И тут Ковалев во весь рот заулыбался, представив и Агнессу Павловну и Артема Ивановича в деревне: вот это была бы компания на старости лет, вот это была бы жизнь. Думал он об этом вроде бы и всерьез, с удовольствием даже думал, а сам улыбался, еще и потому, что все это было только мечтой. А мечтать Семен Митрофанович любил, но всегда посмеивался над собой за такую особенность.
Однако на подходе к домику с голубой крышей он улыбочку с лица смахнул: хоть Мария Тихоновна, как оказалось, никакой Бабой-ягой не являлась, все равно через порог этот он с улыбкой перешагивать не решался. Права не имел, если разобраться.
Вторично Ковалев за этот вечер чай пил: на сей раз настоящий — из самовара. Не мог он Марии Тихоновне в этом отказать и мужественно хлебал из стакана кипяток, сидя за тихим вдовьим столом на кухоньке.
— Конфеты берите, Семен Митрофанович. Пионеры вчера гостинец принесли.
— Спасибо, Мария Тихоновна. Вкусные конфеты.
— Володя шоколадные очень любил. И Коля. А Олежка с Юрой равнодушны к ним были. Я даже удивлялась, до чего равнодушны…
И это тоже в обязанность входило: слушать душеньку эту осиротелую. В сотый раз одно и то же слушать и вместе с нею переживать. Мелочь, пустяк, а старушке почти праздник: с кем же еще она о сынах-то своих поговорит, как не со старым человеком?..

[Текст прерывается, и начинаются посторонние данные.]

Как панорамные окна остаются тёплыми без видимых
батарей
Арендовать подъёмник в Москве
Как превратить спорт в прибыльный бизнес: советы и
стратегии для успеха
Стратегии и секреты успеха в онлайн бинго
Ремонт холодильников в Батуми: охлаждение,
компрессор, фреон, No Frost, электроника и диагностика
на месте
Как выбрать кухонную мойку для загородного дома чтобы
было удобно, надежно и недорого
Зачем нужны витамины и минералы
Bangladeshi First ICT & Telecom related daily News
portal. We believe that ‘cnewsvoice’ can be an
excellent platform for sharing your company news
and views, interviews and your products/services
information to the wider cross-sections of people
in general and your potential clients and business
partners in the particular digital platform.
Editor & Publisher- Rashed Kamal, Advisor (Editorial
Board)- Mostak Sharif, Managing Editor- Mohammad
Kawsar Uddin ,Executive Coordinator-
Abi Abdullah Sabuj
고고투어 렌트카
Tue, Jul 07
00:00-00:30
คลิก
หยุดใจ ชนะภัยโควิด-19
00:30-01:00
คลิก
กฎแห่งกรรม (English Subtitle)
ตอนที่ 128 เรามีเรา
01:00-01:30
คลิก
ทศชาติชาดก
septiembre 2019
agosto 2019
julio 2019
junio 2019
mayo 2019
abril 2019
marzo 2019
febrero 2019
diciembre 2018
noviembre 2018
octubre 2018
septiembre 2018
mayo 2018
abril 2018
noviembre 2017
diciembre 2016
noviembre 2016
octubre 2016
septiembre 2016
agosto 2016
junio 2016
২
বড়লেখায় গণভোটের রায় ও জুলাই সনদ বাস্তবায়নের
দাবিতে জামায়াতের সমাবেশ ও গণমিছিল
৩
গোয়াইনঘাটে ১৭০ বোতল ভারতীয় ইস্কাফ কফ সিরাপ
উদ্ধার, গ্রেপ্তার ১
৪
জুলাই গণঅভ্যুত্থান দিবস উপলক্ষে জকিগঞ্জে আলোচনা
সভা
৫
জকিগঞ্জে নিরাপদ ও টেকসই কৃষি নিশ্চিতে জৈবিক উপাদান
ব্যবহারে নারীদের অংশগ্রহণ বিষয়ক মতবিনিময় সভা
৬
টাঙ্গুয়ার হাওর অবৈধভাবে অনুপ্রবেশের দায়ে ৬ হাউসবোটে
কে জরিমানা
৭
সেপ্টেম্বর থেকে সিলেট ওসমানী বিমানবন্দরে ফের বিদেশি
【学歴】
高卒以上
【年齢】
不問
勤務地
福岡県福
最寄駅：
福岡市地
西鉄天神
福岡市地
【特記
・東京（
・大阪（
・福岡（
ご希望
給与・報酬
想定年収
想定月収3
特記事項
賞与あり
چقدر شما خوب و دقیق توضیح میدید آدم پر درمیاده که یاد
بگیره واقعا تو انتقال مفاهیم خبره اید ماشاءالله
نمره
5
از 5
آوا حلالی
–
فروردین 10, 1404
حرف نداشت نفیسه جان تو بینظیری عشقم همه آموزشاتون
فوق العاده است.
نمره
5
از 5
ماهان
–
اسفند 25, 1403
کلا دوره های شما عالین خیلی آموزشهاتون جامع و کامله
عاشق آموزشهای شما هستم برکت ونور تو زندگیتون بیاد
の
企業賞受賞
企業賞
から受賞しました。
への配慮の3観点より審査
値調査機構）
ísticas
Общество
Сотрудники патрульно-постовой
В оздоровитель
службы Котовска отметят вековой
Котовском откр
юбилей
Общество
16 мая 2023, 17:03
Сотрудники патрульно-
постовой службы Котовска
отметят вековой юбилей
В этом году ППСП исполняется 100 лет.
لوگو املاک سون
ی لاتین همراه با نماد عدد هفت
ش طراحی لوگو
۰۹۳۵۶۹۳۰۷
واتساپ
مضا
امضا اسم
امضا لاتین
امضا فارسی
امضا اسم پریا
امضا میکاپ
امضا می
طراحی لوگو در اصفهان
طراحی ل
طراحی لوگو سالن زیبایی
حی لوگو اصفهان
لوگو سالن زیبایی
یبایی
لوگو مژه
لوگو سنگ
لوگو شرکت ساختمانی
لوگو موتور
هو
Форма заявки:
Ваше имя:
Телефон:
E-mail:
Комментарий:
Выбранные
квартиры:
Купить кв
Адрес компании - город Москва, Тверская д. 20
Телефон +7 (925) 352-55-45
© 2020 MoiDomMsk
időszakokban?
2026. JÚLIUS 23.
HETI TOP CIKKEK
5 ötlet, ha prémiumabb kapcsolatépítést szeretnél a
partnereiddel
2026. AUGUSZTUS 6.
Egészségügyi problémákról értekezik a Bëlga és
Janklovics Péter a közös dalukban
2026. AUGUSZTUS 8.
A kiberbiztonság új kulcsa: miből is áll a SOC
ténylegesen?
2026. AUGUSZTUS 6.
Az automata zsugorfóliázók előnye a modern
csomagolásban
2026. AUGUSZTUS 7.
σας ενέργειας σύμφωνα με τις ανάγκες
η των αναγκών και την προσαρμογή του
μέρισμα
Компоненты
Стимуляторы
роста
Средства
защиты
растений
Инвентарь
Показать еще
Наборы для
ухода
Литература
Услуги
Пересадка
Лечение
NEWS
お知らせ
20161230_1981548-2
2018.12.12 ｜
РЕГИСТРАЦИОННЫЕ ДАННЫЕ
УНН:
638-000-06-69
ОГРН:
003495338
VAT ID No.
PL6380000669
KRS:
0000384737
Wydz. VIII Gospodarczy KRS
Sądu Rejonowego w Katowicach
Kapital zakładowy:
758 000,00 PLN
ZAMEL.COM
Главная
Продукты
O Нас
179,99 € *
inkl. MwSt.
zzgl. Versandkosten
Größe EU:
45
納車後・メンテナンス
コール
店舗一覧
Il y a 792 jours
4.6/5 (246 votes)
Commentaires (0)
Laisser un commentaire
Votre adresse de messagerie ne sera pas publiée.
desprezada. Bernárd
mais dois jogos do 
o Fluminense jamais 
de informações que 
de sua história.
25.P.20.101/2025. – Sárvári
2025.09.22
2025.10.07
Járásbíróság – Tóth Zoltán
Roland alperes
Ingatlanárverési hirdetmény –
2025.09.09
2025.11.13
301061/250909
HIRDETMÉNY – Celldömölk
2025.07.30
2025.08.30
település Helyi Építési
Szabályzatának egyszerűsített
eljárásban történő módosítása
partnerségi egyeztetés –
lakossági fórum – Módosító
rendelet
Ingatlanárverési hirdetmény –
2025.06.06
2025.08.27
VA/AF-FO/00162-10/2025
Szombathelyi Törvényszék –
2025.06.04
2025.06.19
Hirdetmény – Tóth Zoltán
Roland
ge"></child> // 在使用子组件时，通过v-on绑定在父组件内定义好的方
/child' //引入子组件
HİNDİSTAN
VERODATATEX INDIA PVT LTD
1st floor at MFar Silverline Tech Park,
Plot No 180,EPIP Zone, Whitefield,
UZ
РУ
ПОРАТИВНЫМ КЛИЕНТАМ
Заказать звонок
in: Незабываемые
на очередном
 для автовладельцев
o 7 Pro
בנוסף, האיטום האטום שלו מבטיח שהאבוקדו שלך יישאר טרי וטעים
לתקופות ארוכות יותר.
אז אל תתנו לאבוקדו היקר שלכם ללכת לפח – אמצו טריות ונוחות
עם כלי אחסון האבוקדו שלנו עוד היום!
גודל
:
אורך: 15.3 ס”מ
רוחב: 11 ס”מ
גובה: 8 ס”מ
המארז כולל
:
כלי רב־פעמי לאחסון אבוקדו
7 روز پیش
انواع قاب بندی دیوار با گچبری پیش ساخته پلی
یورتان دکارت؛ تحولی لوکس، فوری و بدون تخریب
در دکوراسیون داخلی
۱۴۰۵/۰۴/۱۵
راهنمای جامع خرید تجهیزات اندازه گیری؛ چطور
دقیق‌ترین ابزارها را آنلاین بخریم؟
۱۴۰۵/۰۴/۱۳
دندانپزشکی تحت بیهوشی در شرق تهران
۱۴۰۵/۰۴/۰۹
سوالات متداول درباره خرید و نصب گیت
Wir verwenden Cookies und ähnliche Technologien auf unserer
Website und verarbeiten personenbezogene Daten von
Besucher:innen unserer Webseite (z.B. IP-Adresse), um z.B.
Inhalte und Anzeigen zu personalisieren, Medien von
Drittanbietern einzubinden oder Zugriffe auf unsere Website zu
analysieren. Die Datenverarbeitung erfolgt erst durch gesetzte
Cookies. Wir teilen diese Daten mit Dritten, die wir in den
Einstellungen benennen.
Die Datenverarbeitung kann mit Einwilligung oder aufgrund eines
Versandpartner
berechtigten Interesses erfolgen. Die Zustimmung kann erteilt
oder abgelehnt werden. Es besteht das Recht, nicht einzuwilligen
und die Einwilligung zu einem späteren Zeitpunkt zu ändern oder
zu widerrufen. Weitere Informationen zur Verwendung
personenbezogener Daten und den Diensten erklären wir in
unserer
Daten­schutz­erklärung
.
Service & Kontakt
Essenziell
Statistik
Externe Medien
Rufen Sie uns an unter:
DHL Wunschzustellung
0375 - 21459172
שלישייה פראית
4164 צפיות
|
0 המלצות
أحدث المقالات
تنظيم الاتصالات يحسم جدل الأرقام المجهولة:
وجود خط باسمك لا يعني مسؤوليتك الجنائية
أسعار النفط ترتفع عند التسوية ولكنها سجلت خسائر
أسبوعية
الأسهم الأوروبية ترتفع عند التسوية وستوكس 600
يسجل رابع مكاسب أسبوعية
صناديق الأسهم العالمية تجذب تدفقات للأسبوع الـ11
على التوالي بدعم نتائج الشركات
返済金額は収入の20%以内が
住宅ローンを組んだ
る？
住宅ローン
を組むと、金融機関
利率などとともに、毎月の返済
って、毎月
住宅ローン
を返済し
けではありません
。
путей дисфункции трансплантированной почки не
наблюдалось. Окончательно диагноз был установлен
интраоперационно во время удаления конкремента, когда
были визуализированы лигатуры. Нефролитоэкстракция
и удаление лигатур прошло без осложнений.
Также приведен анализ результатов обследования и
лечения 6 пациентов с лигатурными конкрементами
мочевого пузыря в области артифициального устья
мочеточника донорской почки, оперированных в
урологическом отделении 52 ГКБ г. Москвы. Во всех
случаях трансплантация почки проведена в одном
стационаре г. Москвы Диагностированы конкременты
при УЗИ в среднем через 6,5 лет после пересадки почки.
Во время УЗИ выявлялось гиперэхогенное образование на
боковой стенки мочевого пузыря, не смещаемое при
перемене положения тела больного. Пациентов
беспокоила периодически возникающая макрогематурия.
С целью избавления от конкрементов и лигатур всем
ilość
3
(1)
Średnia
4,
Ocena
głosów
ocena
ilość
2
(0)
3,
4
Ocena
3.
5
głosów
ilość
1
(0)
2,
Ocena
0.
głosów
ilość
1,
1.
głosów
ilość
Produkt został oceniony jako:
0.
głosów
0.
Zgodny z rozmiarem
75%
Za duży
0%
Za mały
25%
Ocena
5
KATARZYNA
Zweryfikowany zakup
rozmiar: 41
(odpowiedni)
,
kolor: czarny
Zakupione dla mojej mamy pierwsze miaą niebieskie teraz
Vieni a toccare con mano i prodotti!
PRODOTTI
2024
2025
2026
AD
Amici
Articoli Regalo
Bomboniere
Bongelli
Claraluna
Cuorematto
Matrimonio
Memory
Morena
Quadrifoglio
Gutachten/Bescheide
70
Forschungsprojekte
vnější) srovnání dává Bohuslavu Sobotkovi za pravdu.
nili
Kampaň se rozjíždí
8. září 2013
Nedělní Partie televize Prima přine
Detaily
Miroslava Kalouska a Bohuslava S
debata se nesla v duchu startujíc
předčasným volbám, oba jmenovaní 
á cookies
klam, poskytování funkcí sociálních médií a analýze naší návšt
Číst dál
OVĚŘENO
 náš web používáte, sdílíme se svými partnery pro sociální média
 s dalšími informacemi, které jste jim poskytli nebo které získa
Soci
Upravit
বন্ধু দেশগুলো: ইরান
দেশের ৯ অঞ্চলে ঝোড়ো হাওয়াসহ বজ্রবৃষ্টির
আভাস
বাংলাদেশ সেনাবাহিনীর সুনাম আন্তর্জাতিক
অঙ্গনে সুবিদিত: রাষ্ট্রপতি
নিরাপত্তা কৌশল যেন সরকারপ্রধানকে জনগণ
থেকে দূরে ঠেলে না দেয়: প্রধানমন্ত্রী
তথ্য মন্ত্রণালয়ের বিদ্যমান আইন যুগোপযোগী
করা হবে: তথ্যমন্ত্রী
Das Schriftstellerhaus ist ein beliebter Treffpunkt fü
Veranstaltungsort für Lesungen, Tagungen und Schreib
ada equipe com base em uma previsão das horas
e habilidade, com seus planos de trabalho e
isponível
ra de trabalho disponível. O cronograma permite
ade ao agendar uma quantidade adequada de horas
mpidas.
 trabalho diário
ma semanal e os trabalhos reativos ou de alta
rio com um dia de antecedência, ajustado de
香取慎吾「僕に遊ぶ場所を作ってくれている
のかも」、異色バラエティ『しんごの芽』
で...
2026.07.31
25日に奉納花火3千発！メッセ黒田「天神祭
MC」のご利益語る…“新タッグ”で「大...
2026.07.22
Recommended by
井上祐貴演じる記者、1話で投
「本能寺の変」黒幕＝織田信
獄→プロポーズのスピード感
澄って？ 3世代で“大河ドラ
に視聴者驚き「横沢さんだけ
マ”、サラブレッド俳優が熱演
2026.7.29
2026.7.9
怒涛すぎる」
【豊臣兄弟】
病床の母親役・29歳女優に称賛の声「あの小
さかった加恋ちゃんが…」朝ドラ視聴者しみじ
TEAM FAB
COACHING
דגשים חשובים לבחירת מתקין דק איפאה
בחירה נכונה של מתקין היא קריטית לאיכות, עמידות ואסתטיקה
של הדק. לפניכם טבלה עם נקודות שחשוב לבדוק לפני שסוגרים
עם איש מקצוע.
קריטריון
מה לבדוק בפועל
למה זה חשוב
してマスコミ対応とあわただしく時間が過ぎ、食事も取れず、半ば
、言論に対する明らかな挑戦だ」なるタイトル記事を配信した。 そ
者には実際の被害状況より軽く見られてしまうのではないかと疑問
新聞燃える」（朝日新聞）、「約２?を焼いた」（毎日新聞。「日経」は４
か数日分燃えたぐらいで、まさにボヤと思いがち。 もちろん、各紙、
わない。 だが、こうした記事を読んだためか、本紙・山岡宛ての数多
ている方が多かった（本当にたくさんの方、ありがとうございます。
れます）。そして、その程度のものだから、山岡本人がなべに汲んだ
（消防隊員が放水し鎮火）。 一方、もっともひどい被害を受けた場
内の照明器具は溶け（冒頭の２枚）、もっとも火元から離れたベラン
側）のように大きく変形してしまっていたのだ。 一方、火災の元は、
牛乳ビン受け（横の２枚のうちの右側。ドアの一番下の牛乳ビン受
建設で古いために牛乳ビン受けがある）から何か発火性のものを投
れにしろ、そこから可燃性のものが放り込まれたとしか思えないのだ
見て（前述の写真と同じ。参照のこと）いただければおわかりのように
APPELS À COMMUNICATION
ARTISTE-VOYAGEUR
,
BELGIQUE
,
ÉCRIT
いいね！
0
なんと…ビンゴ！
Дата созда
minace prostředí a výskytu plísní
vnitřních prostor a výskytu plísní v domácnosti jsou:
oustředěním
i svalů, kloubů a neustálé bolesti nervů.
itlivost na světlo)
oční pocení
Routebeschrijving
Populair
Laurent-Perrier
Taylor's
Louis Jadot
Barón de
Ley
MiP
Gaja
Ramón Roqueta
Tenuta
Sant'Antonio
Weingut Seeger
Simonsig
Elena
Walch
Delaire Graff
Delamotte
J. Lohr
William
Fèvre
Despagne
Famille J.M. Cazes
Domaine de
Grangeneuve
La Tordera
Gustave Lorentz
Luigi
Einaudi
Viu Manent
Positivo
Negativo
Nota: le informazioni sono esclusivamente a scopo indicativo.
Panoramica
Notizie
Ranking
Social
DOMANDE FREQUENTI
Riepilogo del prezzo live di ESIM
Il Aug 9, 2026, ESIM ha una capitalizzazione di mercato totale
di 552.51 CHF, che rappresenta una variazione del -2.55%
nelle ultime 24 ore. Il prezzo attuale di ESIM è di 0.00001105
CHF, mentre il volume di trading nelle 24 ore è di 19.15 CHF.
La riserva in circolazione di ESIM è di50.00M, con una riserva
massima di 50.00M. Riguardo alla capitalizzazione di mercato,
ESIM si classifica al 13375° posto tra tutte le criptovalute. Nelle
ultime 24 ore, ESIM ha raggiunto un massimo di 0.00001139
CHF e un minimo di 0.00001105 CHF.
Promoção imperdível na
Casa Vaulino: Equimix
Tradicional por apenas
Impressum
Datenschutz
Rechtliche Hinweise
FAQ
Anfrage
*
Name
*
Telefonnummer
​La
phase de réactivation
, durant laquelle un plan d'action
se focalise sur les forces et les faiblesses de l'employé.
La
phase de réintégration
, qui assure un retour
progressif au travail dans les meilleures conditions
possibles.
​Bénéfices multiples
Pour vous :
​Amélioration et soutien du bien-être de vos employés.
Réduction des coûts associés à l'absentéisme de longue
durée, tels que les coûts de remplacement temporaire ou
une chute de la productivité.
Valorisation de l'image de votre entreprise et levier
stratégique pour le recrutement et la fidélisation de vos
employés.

— Дружные, просто на удивление дружные мальчики были. Ну, конечно, ссорились иногда, не без того. Но ссоры их никогда дальше порога не шли, и никто про это на улице и не знал…
Насчет этих воспоминаний Семен Митрофанович специально Степешко предупреждал. И водил его сюда трижды: для тренировки. Но Данилыч был человеком серьезным и сам понимал, где, как и кого слушать требуется.
— Они в первый же день решили, что будут в одном танке воевать. В первый же день, в воскресенье то. А сложно было: Володя уж действительную отслужил, а Колюше и семнадцати не было. И ни за что их вместе брать не хотели, и все — и райвоенком и горвоенком, — все только ругались. Вот тогда Олежка — он всегда все придумывал и в школе только на отлично учился, — тогда Олежка и предложил написать письмо в Москву. Самому Сталину…
Все знал Семен Митрофанович. Все документы, все письма их наизусть выучил, но поддакивал, когда надо, и вздыхал, когда положено.
Что после человека на земле остается? Память? Нет, память — это надстройка, это штука непрочная. А фундамент у нее — дело, которым человек всю жизнь занимался. А если человек этот ничего сделать не смог? Если он, как этот Колька, в неполных девятнадцать свечкой в танке сгорел, тогда что?.. А разве в бою свечкой сгореть — это не дело? Это не просто дело — это сумма всех дел, итог жизни, то, что прописью писать положено. И — удивляться, откуда ж у людей характер берется, что его и на такое хватает…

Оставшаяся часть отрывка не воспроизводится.